Bug #19486
openRebalancing can propagate corrupt copy of replicated object
0%
Description
With 4 OSDs in a replication pool, with the replication count set to 3, I stored an object and found copies on osd0, osd1 and osd3.
I manually changed the primary copy (on osd0) to simulate corruption.
osd0 - corrupt copy (primary)
osd1 - good copy
osd2 -
osd3 - good copy
After that, I did "ceph osd out 3", taking out one of the good replicas, and waited for Ceph to rebalance. After that, I had copies on osd0, osd1 and osd2 as expected.
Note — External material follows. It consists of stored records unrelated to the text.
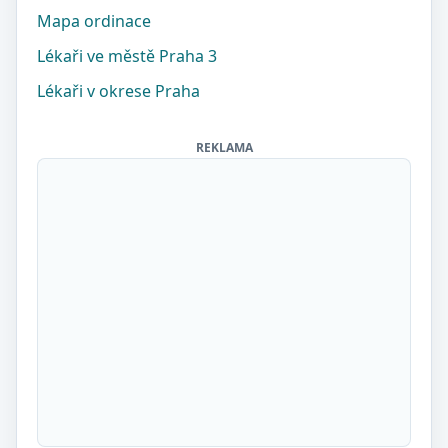
Mapa ordinace
Lékaři ve městě Praha 3
Lékaři v okrese Praha
REKLAMA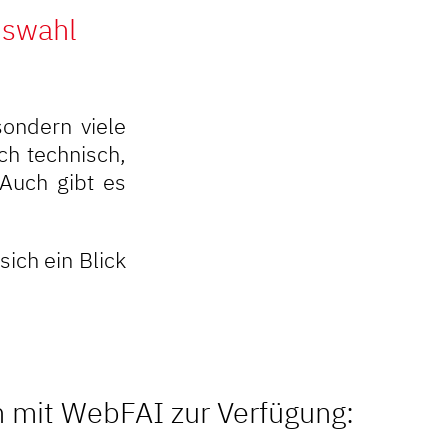
uswahl
sondern viele
ch technisch,
 Auch gibt es
sich ein Blick
n mit WebFAI zur Verfügung: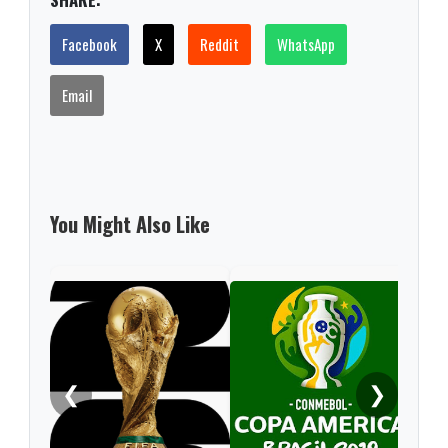
Facebook
X
Reddit
WhatsApp
Email
You Might Also Like
❮
❯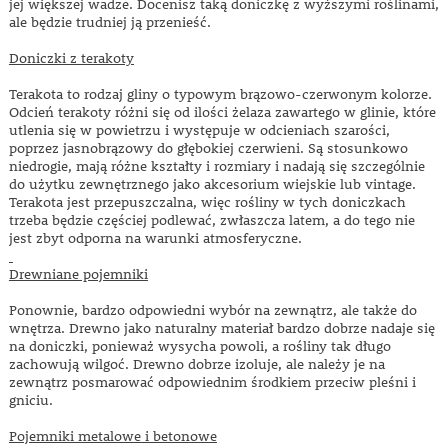
jej większej wadze. Docenisz taką doniczkę z wyższymi roślinami,
ale będzie trudniej ją przenieść.
Doniczki z terakoty
Terakota to rodzaj gliny o typowym brązowo-czerwonym kolorze.
Odcień terakoty różni się od ilości żelaza zawartego w glinie, które
utlenia się w powietrzu i występuje w odcieniach szarości,
poprzez jasnobrązowy do głębokiej czerwieni. Są stosunkowo
niedrogie, mają różne kształty i rozmiary i nadają się szczególnie
do użytku zewnętrznego jako akcesorium wiejskie lub vintage.
Terakota jest przepuszczalna, więc rośliny w tych doniczkach
trzeba będzie częściej podlewać, zwłaszcza latem, a do tego nie
jest zbyt odporna na warunki atmosferyczne.
Drewniane pojemniki
Ponownie, bardzo odpowiedni wybór na zewnątrz, ale także do
wnętrza. Drewno jako naturalny materiał bardzo dobrze nadaje się
na doniczki, ponieważ wysycha powoli, a rośliny tak długo
zachowują wilgoć. Drewno dobrze izoluje, ale należy je na
zewnątrz posmarować odpowiednim środkiem przeciw pleśni i
gniciu.
Pojemniki metalowe i betonowe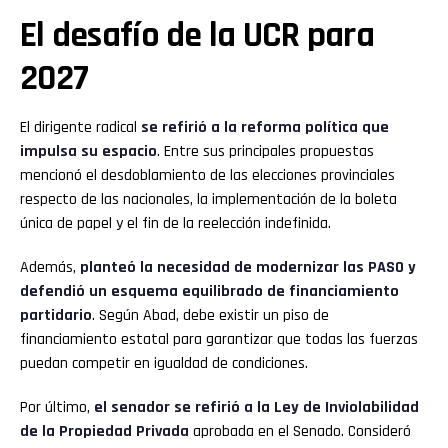
El desafío de la UCR para
2027
El dirigente radical
se refirió a la reforma política que
impulsa su espacio
. Entre sus principales propuestas
mencionó el desdoblamiento de las elecciones provinciales
respecto de las nacionales, la implementación de la boleta
única de papel y el fin de la reelección indefinida.
Además,
planteó la necesidad de modernizar las PASO y
defendió un esquema equilibrado de financiamiento
partidario
. Según Abad, debe existir un piso de
financiamiento estatal para garantizar que todas las fuerzas
puedan competir en igualdad de condiciones.
Por último,
el senador se refirió a la Ley de Inviolabilidad
de la Propiedad Privada
aprobada en el Senado. Consideró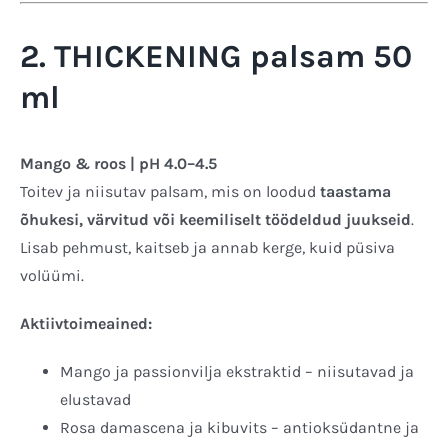
2. THICKENING palsam 50
ml
Mango & roos | pH 4.0–4.5
Toitev ja niisutav palsam, mis on loodud
taastama
õhukesi, värvitud või keemiliselt töödeldud juukseid
.
Lisab pehmust, kaitseb ja annab kerge, kuid püsiva
volüümi.
Aktiivtoimeained:
Mango ja passionvilja ekstraktid – niisutavad ja
elustavad
Rosa damascena ja kibuvits – antioksüdantne ja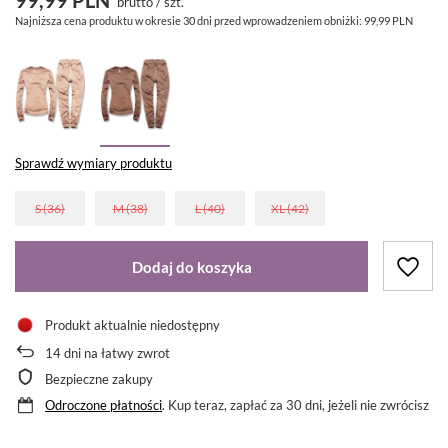
brutto
/
szt.
Najniższa cena produktu w okresie 30 dni przed wprowadzeniem obniżki:
99,99 PLN
Sprawdź wymiary produktu
S (36)
M (38)
L (40)
XL (42)
Dodaj do koszyka
Produkt aktualnie niedostępny
14
dni na łatwy zwrot
Bezpieczne zakupy
Odroczone płatności
. Kup teraz, zapłać za 30 dni, jeżeli nie zwrócisz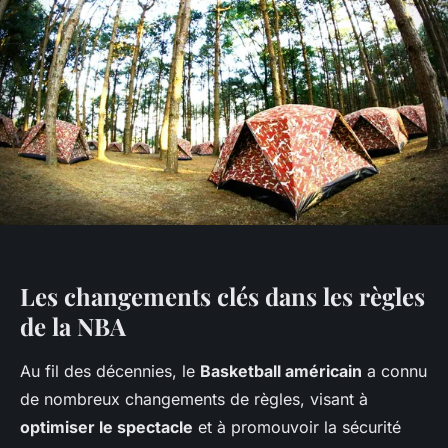
Les changements clés dans les règles
de la NBA
Au fil des décennies, le
Basketball américain
a connu
de nombreux changements de règles, visant à
optimiser le spectacle
et à promouvoir la sécurité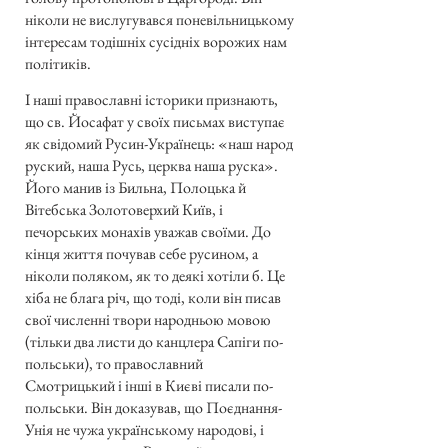
ніколи не вислугувався поневільницькому
інтересам тодішніх сусідніх ворожих нам
політиків.
І наші православні історики признають,
що св. Йосафат у своїх письмах виступає
як свідомий Русин-Українець: «наш народ
руский, наша Русь, церква наша руска».
Його манив із Бильна, Полоцька й
Вітебська Золотоверхий Київ, і
печорських монахів уважав своїми. До
кінця життя почував себе русином, а
ніколи поляком, як то деякі хотіли б. Це
хіба не блага річ, що тоді, коли він писав
свої численні твори народньою мовою
(тільки два листи до канцлера Сапіги по-
польськи), то православний
Смотрицький і інші в Києві писали по-
польськи. Він доказував, що Поєднання-
Унія не чужа українському народові, і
I had hoped that Ceph would have chosen the good copy as the canonical replica. Instead, it chose the corrupted primary copy, and created the new copy from that. So I ended up with:
osd0 - corrupt copy
osd1 - good copy
osd2 - corrupt copy
osd3 - out
Now I have two corrupt copies when previously I had only one. If Ceph rebalances again before anyone notices the corruption and repairs it, I could well end up with 3 corrupt copies.
If I run a scrub and a repair, Ceph correctly identifies the corrupt copies (as shown by "data_digest_mismatch" in the output from "rados list-inconsistent-obj") and restores them from the single good copy. Rebalancing should do a similar integrity check of each copy before choosing one as a canonical copy when rebalancing.